Lesté d’un peu de plomb dans la cervelle, Gregory van der Wiel se stabilise, avant d’entreprendre l’ascension vers le haut niveau. Il termine d’abord sa formation, enchaîne avec un premier match de championnat pro en 2007, puis patiente sur le banc le temps d’une saison d’apprentissage, avant de figurer enfin parmi les titulaires dans le 11 mis en place par l’entraîneur Marco van Basten à son arrivée en 2008. 2008/2009 est la saison de la révélation, 2009/2010 celle de la confirmation. Élu meilleur jeune de l’Eredivise (succédant notamment à Robben, Sneijder, Huntelaar et Afellay), le latéral droit est titulaire au printemps pour sa première grande compétition internationale : la Coupe du monde 2010.
Ronaldo, l’affreux cauchemar
Plein de fraîcheur et d’insouciance, il étonne en Afrique du Sud par sa rapidité, son endurance et sa capacité à apporter le surnombre en attaque, contribuant aux bonnes performances de la sélection oranje qui se hisse jusqu’en finale. À l’intersaison, le Bayern le veut, mais il reste à Amsterdam, signant une nouvelle grosse, très grosse saison, avec un total de 65 matchs officiels au compteur ! La dernière saison est en revanche moins impressionnante, la faute notamment à une blessure à l’aine contractée en janvier et qui va l’éloigner des terrains jusque début avril. Deux mois plus tard, l’Euro polono-ukrainien vire au cauchemar, collectivement comme individuellement. Le bilan est vraiment moche, avec trois défaites à la clé, une élimination dès le premier tour et une ambiance délétère. À titre personnel, l’affreuse dernière prestation face au Portugal fait tache, avec une grosse bourde qui aurait pu coûter un but sans la maladresse d’Hélder Postiga et un long calvaire face aux accélérations multiples de Ronaldo (bien mal aidé aussi par le non-replacement défensif de Robben…).
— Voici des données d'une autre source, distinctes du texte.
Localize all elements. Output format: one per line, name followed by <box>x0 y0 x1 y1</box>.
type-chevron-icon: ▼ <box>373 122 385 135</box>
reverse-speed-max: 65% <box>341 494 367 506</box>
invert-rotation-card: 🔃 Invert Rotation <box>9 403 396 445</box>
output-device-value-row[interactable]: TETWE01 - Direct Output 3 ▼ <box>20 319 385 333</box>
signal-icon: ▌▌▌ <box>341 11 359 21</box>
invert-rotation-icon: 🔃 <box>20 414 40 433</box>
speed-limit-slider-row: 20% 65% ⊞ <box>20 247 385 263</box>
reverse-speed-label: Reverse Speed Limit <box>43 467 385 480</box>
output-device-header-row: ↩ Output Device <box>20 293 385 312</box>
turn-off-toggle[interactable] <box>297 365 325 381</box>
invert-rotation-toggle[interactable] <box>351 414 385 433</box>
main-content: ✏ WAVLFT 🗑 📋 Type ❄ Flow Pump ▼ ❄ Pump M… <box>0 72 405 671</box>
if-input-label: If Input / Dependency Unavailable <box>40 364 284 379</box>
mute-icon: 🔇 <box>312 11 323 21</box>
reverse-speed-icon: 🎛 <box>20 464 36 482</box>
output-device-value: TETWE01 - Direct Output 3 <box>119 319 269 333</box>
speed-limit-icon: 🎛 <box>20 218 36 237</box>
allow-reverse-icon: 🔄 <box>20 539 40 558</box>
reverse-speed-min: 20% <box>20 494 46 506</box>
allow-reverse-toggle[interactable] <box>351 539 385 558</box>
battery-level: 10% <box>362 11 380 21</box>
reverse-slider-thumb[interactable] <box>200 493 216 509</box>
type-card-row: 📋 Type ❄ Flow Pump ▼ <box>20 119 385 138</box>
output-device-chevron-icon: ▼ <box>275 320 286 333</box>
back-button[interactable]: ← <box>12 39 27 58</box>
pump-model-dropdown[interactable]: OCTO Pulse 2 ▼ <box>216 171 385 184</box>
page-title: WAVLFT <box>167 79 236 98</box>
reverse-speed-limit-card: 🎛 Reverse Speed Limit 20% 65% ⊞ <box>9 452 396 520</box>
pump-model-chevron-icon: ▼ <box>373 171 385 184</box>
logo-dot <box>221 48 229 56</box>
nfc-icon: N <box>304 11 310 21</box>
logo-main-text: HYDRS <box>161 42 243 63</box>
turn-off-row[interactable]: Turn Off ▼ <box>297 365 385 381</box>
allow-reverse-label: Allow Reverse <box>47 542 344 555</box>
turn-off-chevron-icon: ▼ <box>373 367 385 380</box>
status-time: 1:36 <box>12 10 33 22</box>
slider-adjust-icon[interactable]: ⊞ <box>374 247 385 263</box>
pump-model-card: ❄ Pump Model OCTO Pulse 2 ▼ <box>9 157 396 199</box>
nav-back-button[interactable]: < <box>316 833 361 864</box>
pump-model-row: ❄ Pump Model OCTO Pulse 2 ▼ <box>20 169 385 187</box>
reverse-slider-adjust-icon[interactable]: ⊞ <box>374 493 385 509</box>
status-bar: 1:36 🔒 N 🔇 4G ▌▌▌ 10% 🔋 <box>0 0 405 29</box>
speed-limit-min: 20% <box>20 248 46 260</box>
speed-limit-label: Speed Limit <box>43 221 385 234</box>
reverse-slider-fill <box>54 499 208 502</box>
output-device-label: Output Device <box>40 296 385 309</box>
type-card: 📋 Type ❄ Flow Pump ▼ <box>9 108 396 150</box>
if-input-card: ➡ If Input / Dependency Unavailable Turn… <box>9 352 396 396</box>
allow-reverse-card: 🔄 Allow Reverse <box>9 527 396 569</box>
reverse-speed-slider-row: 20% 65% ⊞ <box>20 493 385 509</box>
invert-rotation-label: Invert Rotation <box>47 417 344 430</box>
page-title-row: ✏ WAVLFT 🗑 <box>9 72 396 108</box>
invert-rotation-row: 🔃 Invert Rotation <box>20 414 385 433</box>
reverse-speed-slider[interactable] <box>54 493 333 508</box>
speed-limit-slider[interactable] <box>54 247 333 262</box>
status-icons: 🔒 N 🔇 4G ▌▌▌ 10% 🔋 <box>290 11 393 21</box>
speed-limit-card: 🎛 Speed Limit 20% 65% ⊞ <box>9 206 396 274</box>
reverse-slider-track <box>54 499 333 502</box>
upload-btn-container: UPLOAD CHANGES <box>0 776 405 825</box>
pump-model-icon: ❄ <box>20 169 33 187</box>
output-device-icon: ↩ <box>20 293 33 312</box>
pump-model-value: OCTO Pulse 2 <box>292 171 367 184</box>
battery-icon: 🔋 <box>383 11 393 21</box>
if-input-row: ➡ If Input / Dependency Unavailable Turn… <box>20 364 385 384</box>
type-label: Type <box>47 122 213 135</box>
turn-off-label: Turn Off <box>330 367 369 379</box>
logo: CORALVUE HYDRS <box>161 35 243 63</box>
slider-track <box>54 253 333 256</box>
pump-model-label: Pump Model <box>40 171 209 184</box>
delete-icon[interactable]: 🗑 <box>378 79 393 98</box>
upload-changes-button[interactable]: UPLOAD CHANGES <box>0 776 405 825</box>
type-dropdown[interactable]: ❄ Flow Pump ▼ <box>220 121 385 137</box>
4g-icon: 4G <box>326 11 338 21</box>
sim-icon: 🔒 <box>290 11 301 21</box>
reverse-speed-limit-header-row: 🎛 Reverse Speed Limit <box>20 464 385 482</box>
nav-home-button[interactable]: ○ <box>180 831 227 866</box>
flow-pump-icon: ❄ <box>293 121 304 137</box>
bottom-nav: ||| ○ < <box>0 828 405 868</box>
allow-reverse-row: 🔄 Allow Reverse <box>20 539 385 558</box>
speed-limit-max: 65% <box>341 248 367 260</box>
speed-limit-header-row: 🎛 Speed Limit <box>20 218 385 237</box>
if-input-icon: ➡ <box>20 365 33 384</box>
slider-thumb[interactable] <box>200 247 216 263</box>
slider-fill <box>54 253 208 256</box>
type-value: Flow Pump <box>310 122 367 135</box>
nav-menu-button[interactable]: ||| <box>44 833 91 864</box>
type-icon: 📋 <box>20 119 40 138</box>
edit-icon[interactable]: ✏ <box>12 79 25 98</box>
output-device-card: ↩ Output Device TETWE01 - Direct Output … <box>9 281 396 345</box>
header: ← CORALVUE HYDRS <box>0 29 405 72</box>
Peut-être pas suffisamment remis physiquement, Gregory van der Wiel se révèle à l’occasion sous son plus mauvais profil. Celui d’un joueur avec encore de grosses lacunes défensives dans le replacement, la lecture du jeu et la discipline tactique. En clair, la nouvelle recrue parisienne a encore une marge de progression et il n’est pas dit qu’il mette immédiatement Jallet sur la touche. Le Hollandais va encore devoir gagner en maturité, apprendre à vivre dans un effectif concurrentiel, loin de sa ville, loin de sa famille. Reste qu’à 6 millions d’euros la transaction (il ne lui restait qu’un an de contrat), c’est tout de même une sacrée bonne affaire que vient de réaliser le PSG.